To investigate the sensitivity of simulations on model parameters, we systematically varied the number of open Ca2+ channels (range, 4–36), single channel conductance (range, 0.05–0.4 pA), distance between Ca2+ channels (range, 10–60 nm), and the distance of the position where the local Ca2+ concentration was sampled to the nearest Ca2+ channel (range, 10–60 nm). Furthermore, the number of x-y grid points (range, 10–80) and CalC accuracy parameter (range, 10−1–10−7) were varied. As expected from previous studies investigating the impact of Ca2+ distribution on synaptic release (20, 65, 66, 72–74), the peak local [Ca2+] was different when we varied the model parameters (range, 12–122 µM). However, the main finding of this study—the speeding of active zone Ca2+ signaling with low κE,fixed—was very robust with all tested parameters (fold-change of clearance time for κE,fixed of 15 and 100 as indicated in Fig. 7 ranged from 3.2 to 8.9).

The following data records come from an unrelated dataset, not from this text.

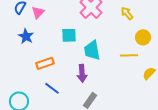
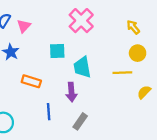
yellow arrow: (127, 13) -> (133, 27), moved
orange rectangle: (45, 63) -> (31, 81), turned 36
blue line: (52, 88) -> (49, 112), moved, turned 49

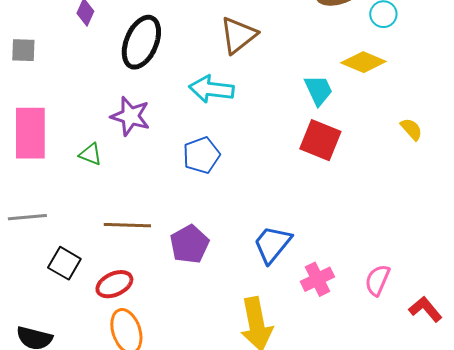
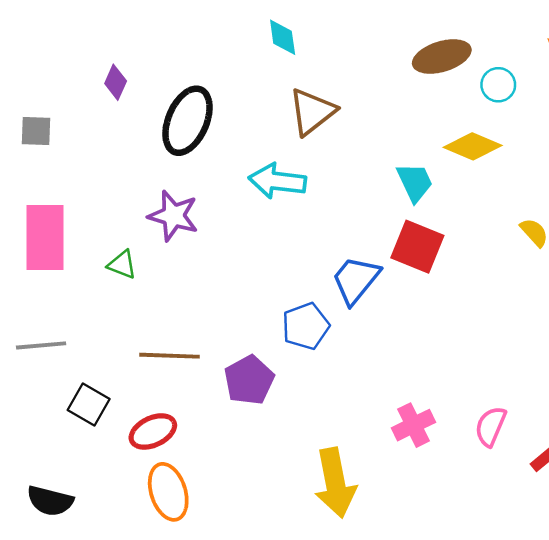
blue pentagon: (201, 155) -> (306, 326), moved
blue trapezoid: (272, 244) -> (356, 280), moved

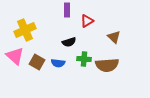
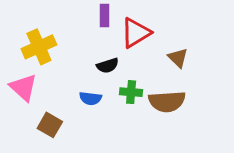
red triangle: (87, 21) -> (136, 33), size x1.5
brown square: (37, 62) -> (50, 125), moved

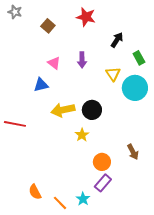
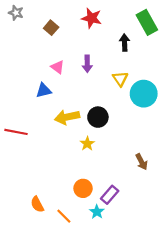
black arrow: (117, 40) -> (125, 43), turned -35
green rectangle: (139, 58) -> (147, 22), moved, size x1.6
orange circle: (102, 162) -> (83, 188), moved
cyan star: (83, 199) -> (97, 212), moved

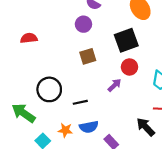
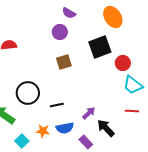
red circle: (129, 67) -> (123, 63), moved
purple arrow: (115, 85) -> (89, 113), moved
black arrow: (146, 127) -> (106, 128), moved

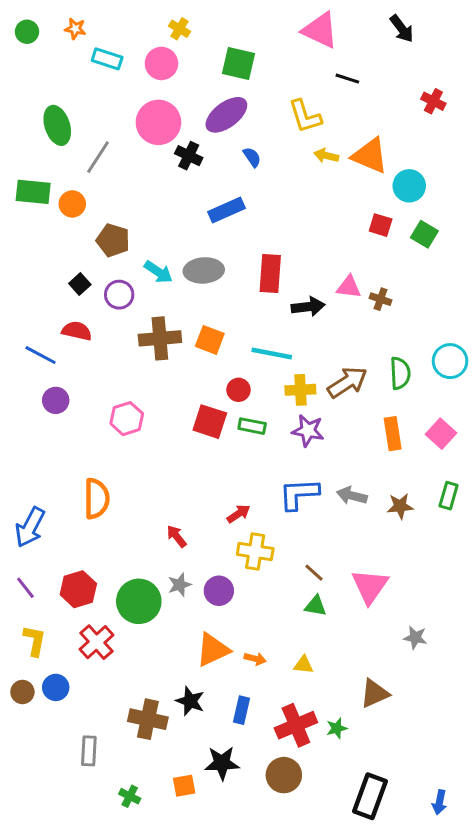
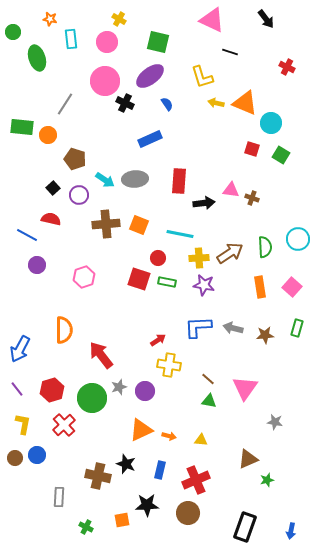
green circle: (27, 32) -> (13, 32), moved
cyan rectangle: (107, 59) -> (71, 39), turned 66
green ellipse: (57, 125) -> (37, 58), moved
red arrow: (177, 536) -> (101, 355), moved, size x1.8
green star: (337, 728) -> (267, 480), moved

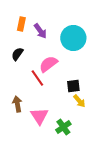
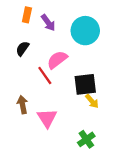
black square: (73, 86) -> (85, 84), size x1.5
green cross: (63, 127) -> (86, 139), moved

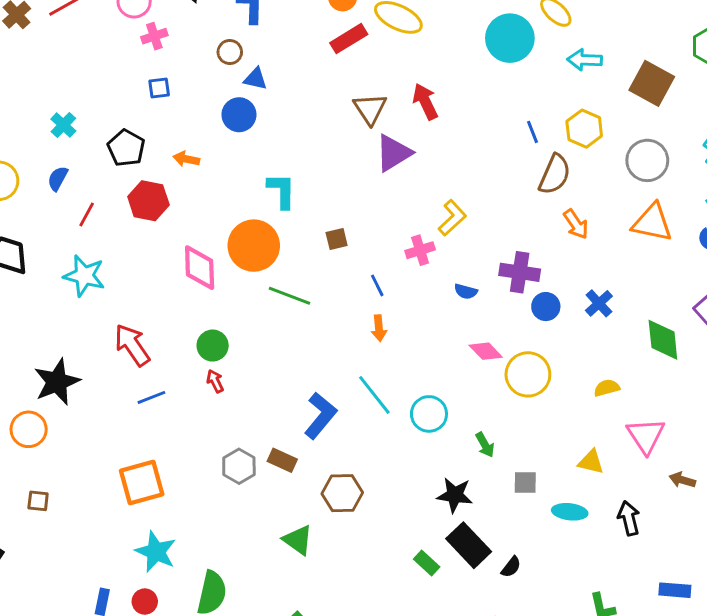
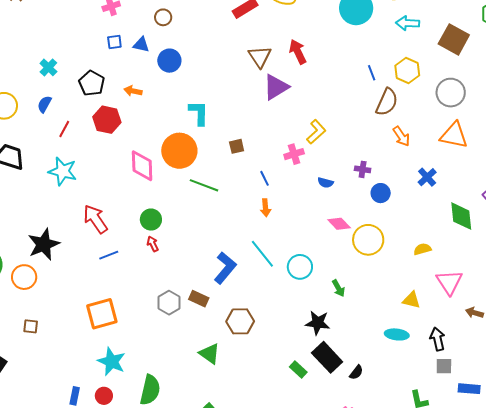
blue triangle: (255, 79) -> (141, 45), moved
purple cross: (520, 272) -> (363, 169), size x0.6
blue cross: (599, 303) -> (427, 177), moved
gray square: (525, 482) -> (444, 366), moved

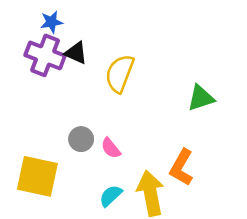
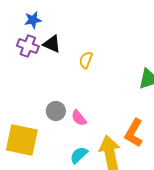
purple cross: (45, 55) -> (28, 46), size x0.7
yellow semicircle: (120, 73) -> (86, 60), size x0.6

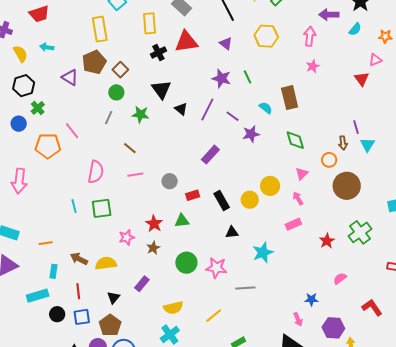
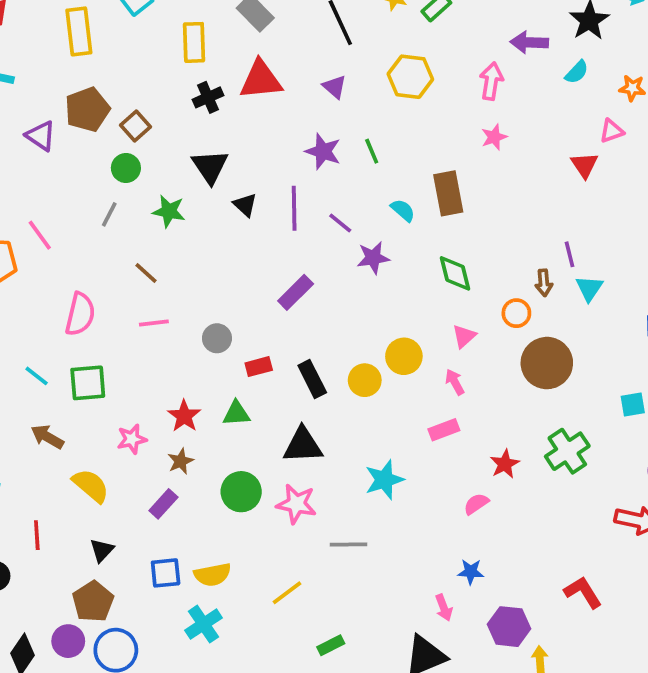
yellow rectangle: (100, 29) -> (79, 31), moved
purple line: (207, 110) -> (294, 208), turned -30
cyan line: (74, 206) -> (37, 376), turned -40
black triangle: (232, 232) -> (303, 445), moved, size x1.6
brown arrow: (79, 259) -> (47, 437), moved
yellow semicircle: (106, 263) -> (91, 486), turned 45
pink semicircle: (340, 278) -> (476, 504), moved
purple rectangle: (142, 284) -> (163, 504), moved
blue square: (82, 317) -> (166, 573), moved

Modeling of the Release Time Course.

To simulate the time course of vesicular release rate at cMFBs, we used the described model of the active zone and included a release sensor at 20-nm distance from the nearest Ca2+ channel. The release scheme was taken from ref. 75 and was adjusted for physiological temperature and a release probability of 0.3 (76). To test the sensitivity of our findings on the used release scheme, we systematically compared several release schemes as explained in detail in Fig. S6.

Data Analysis.

Statistical comparisons were performed via two-sided paired or unpaired Student t tests; P < 0.05 was considered significant. Means are expressed ± SEM except where stated.